Senate Bill 55, filed by Sen. Cindy O’Laughlin, R-Shelbina, would permit charter schools, currently only allowed to operate in the Kansas City and St. Louis areas, to expand to any school district within a charter county or in any municipality with a population greater than 30,000.
SB 55 would create the Missouri Empowerment Scholarship Accounts Program (MESAP) that would allow parents to use state tax-credit vouchers up to about $6,000 to pay a child’s tuition at a private school.
SB 55 moved quickly through several committee hearings but has stalled since it was debated in late February on the Senate floor. Its House companion, House Bill 349, filed by Rep. Phil Christofanelli, R-St. Charles, has not been heard before any lower chamber committee.
The original SB 55 sponsored by O’Laughlin, who chairs the Senate Education Committee, only addressed requiring public school districts to allow homeschooled students to participate in after-school sports and activities.
During February committee reviews, however, SB 55 morphed into a massive measure that incorporates the two most potentially controversial education-related bills of the session.
Now included as provisions within the bill are SB 23, filed by Sen. Andrew Koenig, R-Manchester, which would create MESAP, and SB 25, sponsored by Sen. Bill Eigel, R-Weldon, which would allow charter schools to operate in any city or county with a population greater than 30,000.

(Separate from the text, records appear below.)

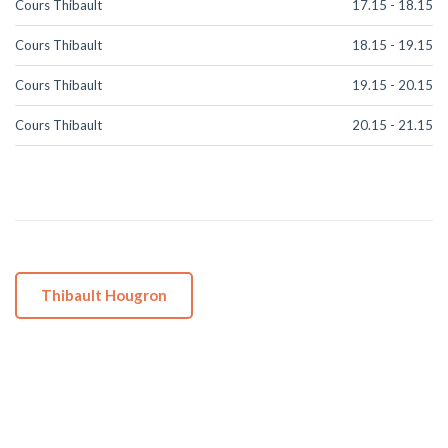
Cours Thibault
17.15
-
18.15
Cours Thibault
18.15
-
19.15
Cours Thibault
19.15
-
20.15
Cours Thibault
20.15
-
21.15
Thibault Hougron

In addition, the bill would redirect state funds away from public schools and to the Missouri Course Access and Virtual School Program (MOCAP) if students are attending virtual classes, limit State Board of Education members to one eight-year term and establish a recall procedure for local school board members if 25 percent of registered voters sign a petition.
Senate Majority Leader Caleb Rowden, R-Columbia, told reporters last week that SB 55 remains a work-in-progress but should be presented on the Senate floor soon.
“We’ve been working behind the scenes with folks that just have some different opinions about how we should move forward,” he said. “There are numerous mechanisms for us to get some education reform done. SB 55 very well could be the mechanism, and I fully expect to bring that up and get that passed over to the House.”
SB 55 is opposed by many groups, including the Missouri School Boards Association (MSBA), Missouri State Teachers Association (MSTA) and Network for Public Education Action, which said the measure now includes provisions never aired in public hearings.
“The legislation as drafted fails to address long-standing concerns from education professionals regarding taxpayer funding of private education, and the statewide expansion of a broken charter school model,” MSTA said.
School choice advocates, including the Children’s Education Alliance of Missouri (CEAM), are in favor of SB 55, including its Empowerment Scholarship Accounts, charter school expansion and MOCAP provisions.
“The education system’s response to the COVID-19 pandemic has only made more stark the failure of a one-size-fits-all approach to student learning,” CEAM Executive Director Laura Slay said. “We have a unique opportunity now to learn from those mistakes and enact meaningful education reform that works for all children and their families.”